Short answer: machine learning can label a beer’s style from its core specs with useful accuracy, but the styles themselves are fuzzy, so treat the output as guidance, not a verdict. Style classification is one of the cleanest supervised-learning problems brewing offers.

PRODUCTION FLOWClassifying Beer Styles With Machine LearningGrainMashBoil & hopsFermentPackage
Where this sits in the beer production flow, start to finish.

Style as a feature-mapping problem

Beer styles are defined by guidelines such as the BJCP, which specify ranges for measurable parameters: original gravity (OG), final gravity (FG), ABV, bitterness (IBU), and colour in SRM or EBC, alongside ingredient expectations and sensory descriptors. From a data-science angle this is straightforward: each beer is a point in a feature space, and classification is the task of mapping that point to the nearest style label.

Because the inputs are numbers a brewer already records, the data is cheap. Lab QC logs, competition entry forms, and recipe databases all carry OG, FG, ABV, IBU and colour. That makes style classification an unusually accessible place to start with machine learning, because you can measure first and assemble a training set from records you already keep.

What a classifier is genuinely good for

Three jobs stand out. First, trueness-to-type QC: a classifier flags when a batch’s specs have drifted away from its declared style, catching, say, an IPA that has crept down in bitterness or up in colour before it ships. Second, competition and cellar sorting: with thousands of entries, a model can pre-sort beers into likely categories and flag mislabelled entries for a human steward. Third, recipe tagging: an unlabelled recipe database can be auto-tagged so brewers can search “show me the saisons” without manual curation.

A simple model goes a long way here. Logistic regression or a small decision-tree ensemble trained on a few hundred labelled examples will separate the well-defined styles cleanly. The value is not algorithmic sophistication; it is having clean, consistently measured features and an honest, well-curated set of labels.

A generative-AI angle: explaining the boundary

The predictive label is only half the story. A more useful tool wraps the classifier in a language model that explains why a beer sits where it does. Ask “why is this recipe between an American pale ale and a session IPA?” and the assistant can point to the specific features driving the ambiguity: “Your IBU of 38 and colour of 8 EBC fit a pale ale, but the dry-hop rate and 4.4% ABV pull it toward a session IPA.” That turns a bare probability into a teaching moment a brewer or judge can act on, while keeping the human in charge of the final call.

Where it breaks

Styles overlap and blur, and the guidelines are deliberately fuzzy. The boundary between many adjacent categories is a matter of intent and sensory character, not a clean line in IBU space. Hybrid and experimental beers fit nowhere by design. Specs alone also miss the aroma and flavour descriptors that often define a style, so two beers with identical numbers can belong to different categories. And the labels in your training set carry their own human bias, since they reflect how brewers chose to enter their beers, not ground truth.

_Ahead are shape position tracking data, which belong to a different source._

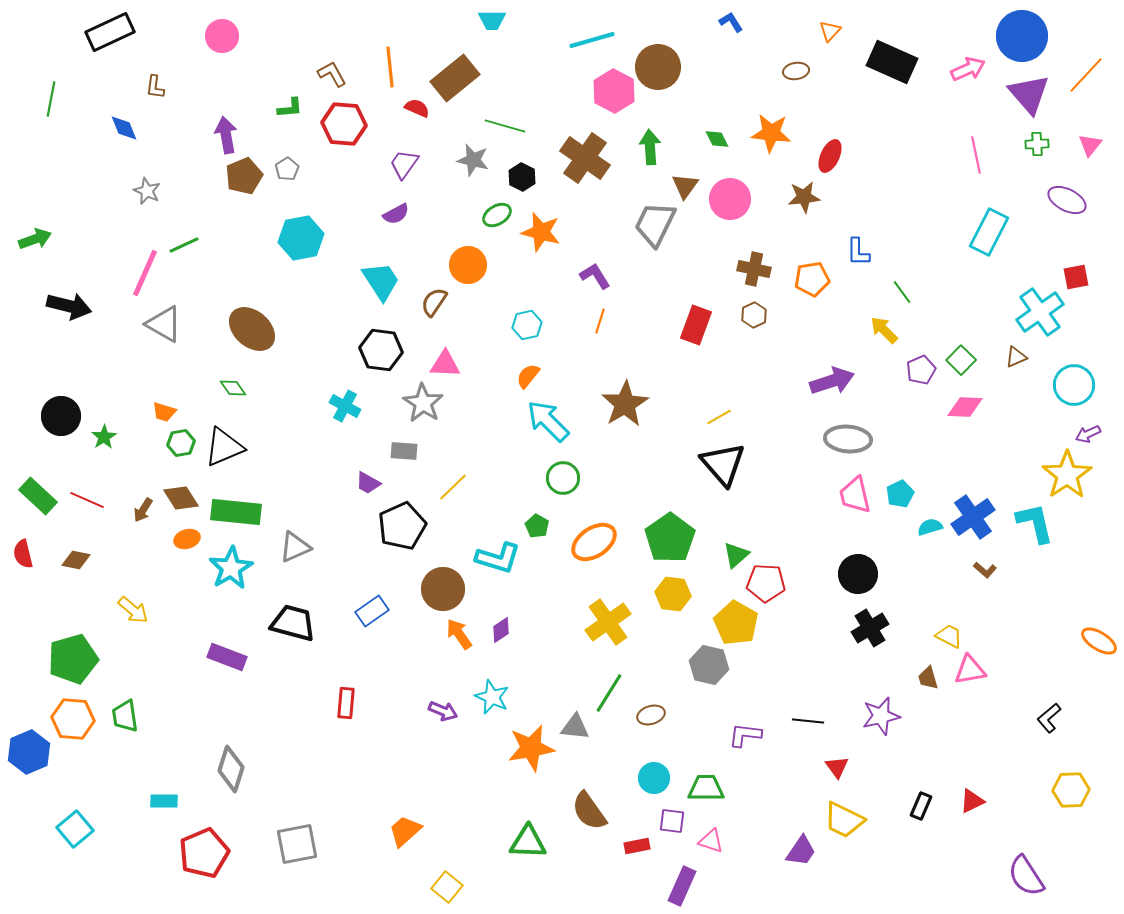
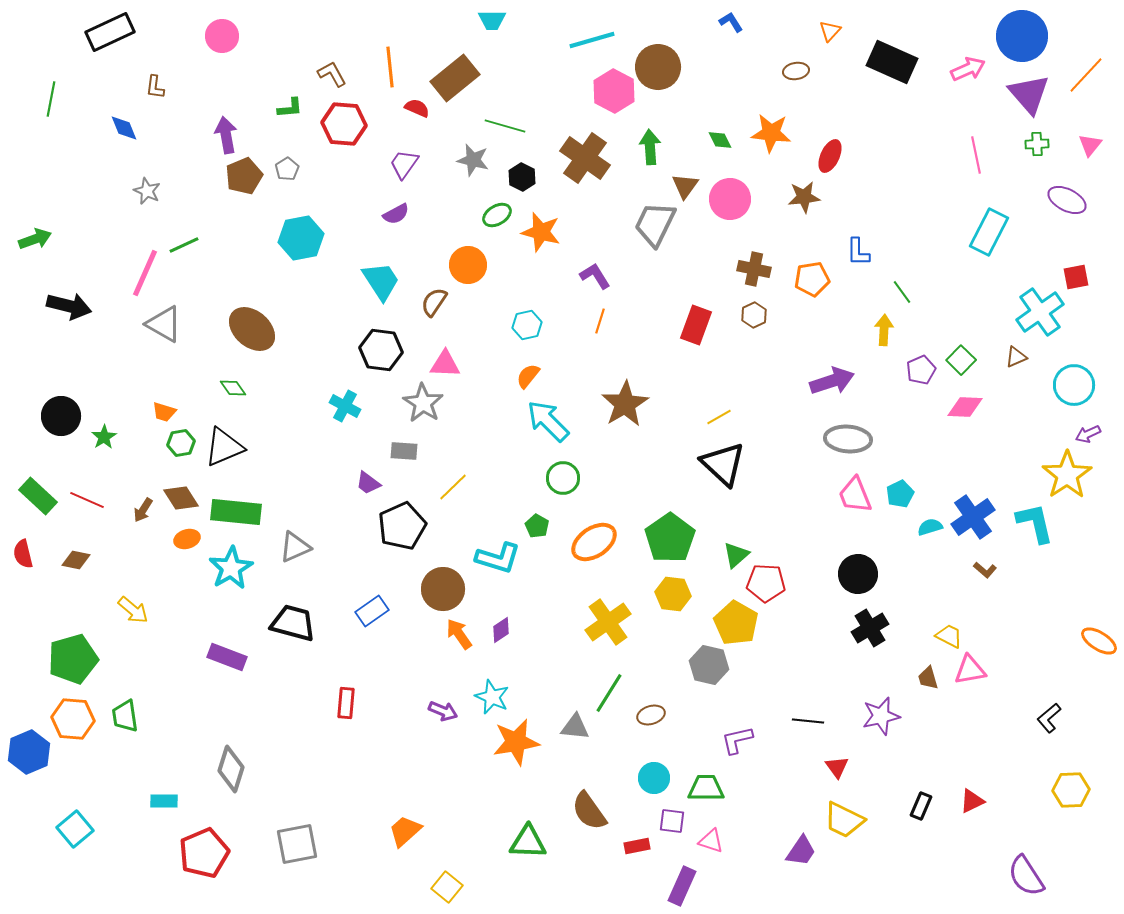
green diamond at (717, 139): moved 3 px right, 1 px down
yellow arrow at (884, 330): rotated 48 degrees clockwise
black triangle at (723, 464): rotated 6 degrees counterclockwise
purple trapezoid at (368, 483): rotated 8 degrees clockwise
pink trapezoid at (855, 495): rotated 9 degrees counterclockwise
purple L-shape at (745, 735): moved 8 px left, 5 px down; rotated 20 degrees counterclockwise
orange star at (531, 748): moved 15 px left, 6 px up
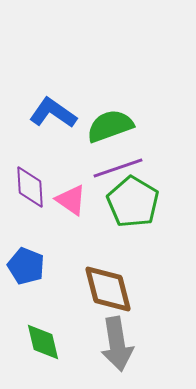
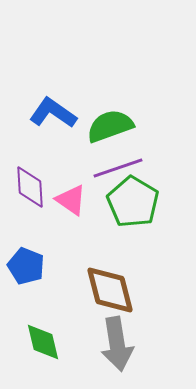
brown diamond: moved 2 px right, 1 px down
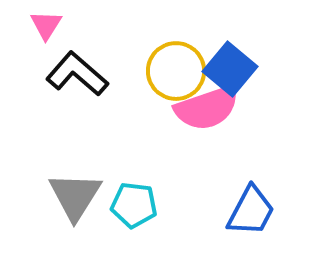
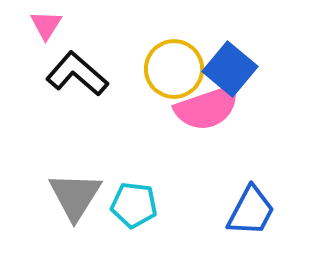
yellow circle: moved 2 px left, 2 px up
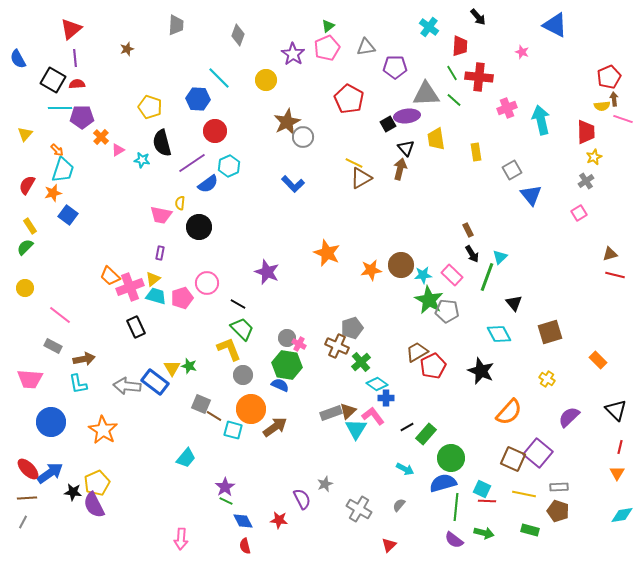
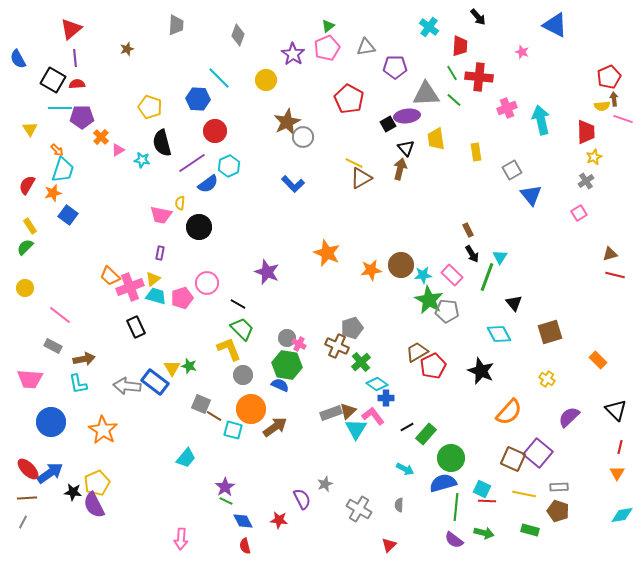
yellow triangle at (25, 134): moved 5 px right, 5 px up; rotated 14 degrees counterclockwise
cyan triangle at (500, 257): rotated 14 degrees counterclockwise
gray semicircle at (399, 505): rotated 40 degrees counterclockwise
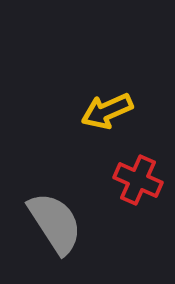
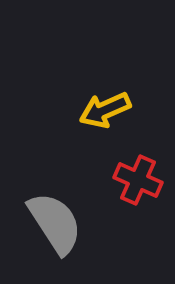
yellow arrow: moved 2 px left, 1 px up
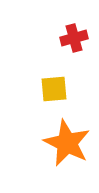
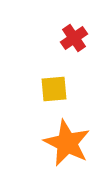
red cross: rotated 20 degrees counterclockwise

The deepest limit is the same as everywhere in brewing: the model classifies measurable inputs, not taste. Trueness-to-type on paper is not the same as a beer being a good example of its style, and only a calibrated panel settles that.

CLASSIFICATIONClassifying Beer Styles With Machine LearningClass AClass BClass Cnew sample → sorted into the best-fit class
The model sorts each sample into a class from its measured features.

The bottom line

Classifying beer styles from OG, FG, ABV, IBU and colour is a clean, accessible machine-learning task that pays off in QC, competition sorting and recipe tagging. A generative layer can explain why a beer straddles two styles. But styles are fuzzy and specs are not flavour, so use the label as a prompt for human judgement rather than a substitute for it.

Part of the Brewing Science & AI track. Related: Predicting beer colour from a recipe

Frequently asked questions

What features does a beer-style classifier use? Mostly the measurable specs that style guidelines like BJCP define: original and final gravity, ABV, IBU, and colour in SRM or EBC, often with ingredient flags like hop variety or malt type. The model maps those numbers to a style label.

Why does my beer get classified as two different styles? Because style guidelines overlap. An American pale ale and a session IPA share much of the same OG, IBU and colour space, so a beer near the boundary genuinely sits between two labels, and a good classifier reports both with probabilities.

Can a classifier judge whether my beer is good? No. It judges trueness-to-type, which is whether your beer matches its declared style on paper. Quality, balance and flavour are a separate question that only a calibrated sensory panel can answer.